![]() |
| Dugaan Penyelewengan Dana BOS dan Bendera Robek, SDN 1 Guradog Lebak Menuai Kecaman Warga |
LEBAK - Persatuanindonews.com || Kondisi SDN 1 Guradog di Kecamatan Curugbitung, Kabupaten Lebak, Banten, kini menjadi sorotan tajam. Sekolah tersebut diduga mengabaikan perawatan infrastruktur meski menerima kucuran Dana Bantuan Operasional Sekolah (BOS), hingga dianggap tidak nasionalis karena membiarkan Bendera Merah Putih berkibar dalam kondisi rusak dan sobek.
Fasilitas Sekolah Terbengkalai
Keluhan muncul dari kalangan orang tua siswa yang merasa prihatin melihat kondisi fisik sekolah yang kian kumuh. Berdasarkan pantauan di lapangan, sejumlah bangunan gedung tampak rusak berat dan tidak terawat.
“Sekolah terlihat sangat kumuh. Padahal ada Dana BOS yang seharusnya bisa digunakan untuk pemeliharaan rutin atau perbaikan kerusakan kecil. Karena dibiarkan, kerusakannya malah semakin parah.
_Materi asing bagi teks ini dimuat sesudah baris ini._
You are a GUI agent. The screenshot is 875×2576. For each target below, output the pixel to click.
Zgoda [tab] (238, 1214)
Kami menduga ada masalah dalam pengelolaan anggaran BOS di sini,” ungkap salah seorang wali murid yang meminta identitasnya dirahasiakan, Senin (20/4).
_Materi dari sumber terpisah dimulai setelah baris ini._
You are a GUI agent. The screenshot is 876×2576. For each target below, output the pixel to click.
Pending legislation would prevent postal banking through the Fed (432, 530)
Selain masalah anggaran, pihak sekolah juga dinilai krisis nasionalisme. Hal ini dipicu oleh temuan Bendera Merah Putih yang berkibar di halaman sekolah dalam keadaan rusak dan robek-robek. Bendera tersebut kabarnya rutin dipasang setiap Senin usai upacara tanpa ada upaya penggantian.
“Melihat bendera negara yang sobek masih dipasang saja sudah menunjukkan kurangnya rasa cinta tanah air. Kepala Sekolah harus digembleng kembali jiwa nasionalismenya,” tegas sumber tersebut.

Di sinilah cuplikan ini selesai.